Bułgarią od prawie 40 dni wstrząsają antyrządowe protesty. Ostatniego dnia demonstranci otoczyli parlament. Deputowani musieli opuszczać budynek pod osłoną policji.
W środę nad ranem w budynku bułgarskiego parlamentu przebywało pnad100 osób. Wśród nich deputowani, trzech ministrów, szef centrali związkowej i przedstawiciele związku pracodawców. Parlament głosował nad nowelizacją budżetu na 2013 r.
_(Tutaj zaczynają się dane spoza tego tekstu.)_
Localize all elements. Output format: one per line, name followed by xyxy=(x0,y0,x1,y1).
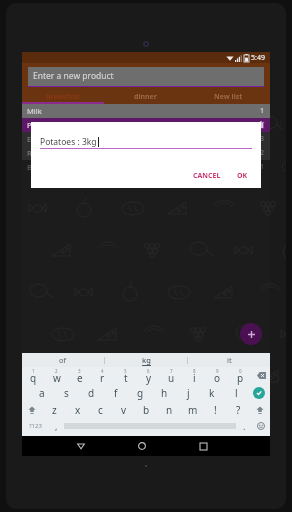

Ochraniająca budynek policja została w tym czasie wzmocniona przez oddziały żandarmerii. Ochrona próbowała wywieźć przebywających w parlamencie autobusem. Pojazd został jednak obrzucony kamieniami. Protestujący starli się też z policją. Rannych jest 9 osób, w tym dwóch policjantów.
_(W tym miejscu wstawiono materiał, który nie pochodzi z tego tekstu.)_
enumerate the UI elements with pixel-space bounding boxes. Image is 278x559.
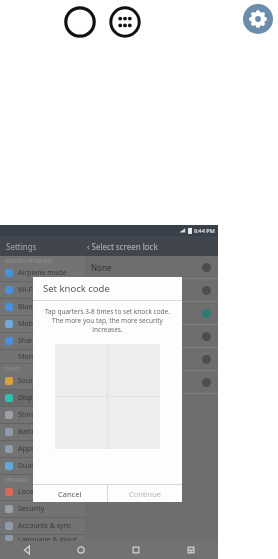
button[interactable]: All apps	[106, 3, 144, 41]
staticText: Knock Code	[91, 308, 136, 319]
button[interactable]: More...	[0, 350, 85, 363]
button[interactable]: Dual window	[163, 541, 218, 559]
staticText: Display	[18, 393, 42, 403]
staticText: Tap quarters 3-8 times to set knock code…	[44, 307, 171, 334]
button[interactable]: Home	[54, 541, 108, 559]
button[interactable]: Pattern	[85, 325, 218, 347]
button[interactable]: PIN	[85, 348, 218, 370]
button[interactable]: Cancel	[33, 485, 107, 502]
staticText: Settings	[6, 241, 37, 252]
staticText: WIRELESS NETWORKS	[5, 258, 52, 264]
button[interactable]: Dual window	[0, 458, 85, 474]
staticText: Airplane mode	[18, 268, 67, 278]
button[interactable]: Airplane mode	[0, 265, 85, 281]
staticText: Language & input	[18, 535, 77, 541]
button[interactable]: Password	[85, 371, 218, 393]
staticText: 9:44 PM	[194, 227, 215, 234]
button[interactable]: Knock Code	[85, 302, 218, 324]
staticText: ‹ Select screen lock	[87, 241, 158, 252]
staticText: Battery	[18, 427, 42, 437]
button[interactable]: Continue	[108, 485, 182, 502]
button[interactable]: Settings	[243, 4, 273, 34]
staticText: Wi-Fi	[18, 285, 35, 295]
staticText: Cancel	[58, 489, 82, 499]
staticText: Continue	[129, 489, 162, 499]
staticText: Location	[18, 487, 47, 497]
button[interactable]: Display	[0, 390, 85, 406]
button[interactable]: Circle	[61, 3, 99, 41]
staticText: Storage	[18, 410, 44, 420]
staticText: Pattern	[91, 331, 119, 342]
staticText: Swipe	[91, 285, 114, 296]
staticText: Bluetooth	[18, 302, 51, 312]
staticText: Dual window	[18, 461, 61, 471]
button[interactable]: Swipe	[85, 279, 218, 301]
button[interactable]: Recents	[108, 541, 163, 559]
staticText: Set knock code	[43, 282, 110, 295]
button[interactable]: Wi-Fi	[0, 282, 85, 298]
staticText: Apps	[18, 444, 35, 454]
button[interactable]: Back	[0, 541, 54, 559]
button[interactable]: Storage	[0, 407, 85, 423]
button[interactable]: Bluetooth	[0, 299, 85, 315]
staticText: Sound	[18, 376, 40, 386]
button[interactable]: Mobile data	[0, 316, 85, 332]
button[interactable]: Battery	[0, 424, 85, 440]
staticText: Accounts & sync	[18, 521, 72, 531]
button[interactable]: Apps	[0, 441, 85, 457]
staticText: More...	[18, 352, 41, 362]
button[interactable]: None	[85, 256, 218, 278]
staticText: Share & connect	[18, 336, 72, 346]
staticText: PERSONAL	[5, 477, 28, 483]
staticText: None	[91, 262, 112, 273]
button[interactable]: Accounts & sync	[0, 518, 85, 534]
button[interactable]: Security	[0, 501, 85, 517]
button[interactable]: Location	[0, 484, 85, 500]
staticText: DEVICE	[5, 366, 21, 372]
button[interactable]: Share & connect	[0, 333, 85, 349]
button[interactable]: Language & input	[0, 535, 85, 541]
staticText: Security	[18, 504, 45, 514]
button[interactable]: Sound	[0, 373, 85, 389]
staticText: Mobile data	[18, 319, 57, 329]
Prezydent Rosen Plewnelijew zaapelował o zachowanie pokojowego charakteru protestów. Wzywam do powstrzymania się od wszelkich działań, prowadzących do eskalacji napięcia i naruszenia porządku publicznego – powiedział prezydent. Zwrócił się również do policji, aby nie ulegała prowokacjom. Z kolei szef parlamentu Michaił Mikow odwołał środowe posiedzenie parlamentu w obawie przed zdrowiem i bezpieczeństwem deputowanych.
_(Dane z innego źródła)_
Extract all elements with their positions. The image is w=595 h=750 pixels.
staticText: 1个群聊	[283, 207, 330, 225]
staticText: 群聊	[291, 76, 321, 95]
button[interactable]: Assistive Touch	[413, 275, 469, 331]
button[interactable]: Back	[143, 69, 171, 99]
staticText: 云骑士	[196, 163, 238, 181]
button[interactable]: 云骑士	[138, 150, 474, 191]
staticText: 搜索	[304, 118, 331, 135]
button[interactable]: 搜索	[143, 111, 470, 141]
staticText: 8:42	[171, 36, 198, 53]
Czytaj także: Powstańcy na profilowe!
Antyrządowe protesty trwają od 14 czerwca. Początkowo były wyrazem sprzeciwu wobec decyzji o mianowaniu magnata medialnego Deliana Peewskiego szefem Agencji Bezpieczeństwa Narodowego. Później przerodziły się w protest przeciwko całej elicie rządzącej i stojącej za nią oligarchii.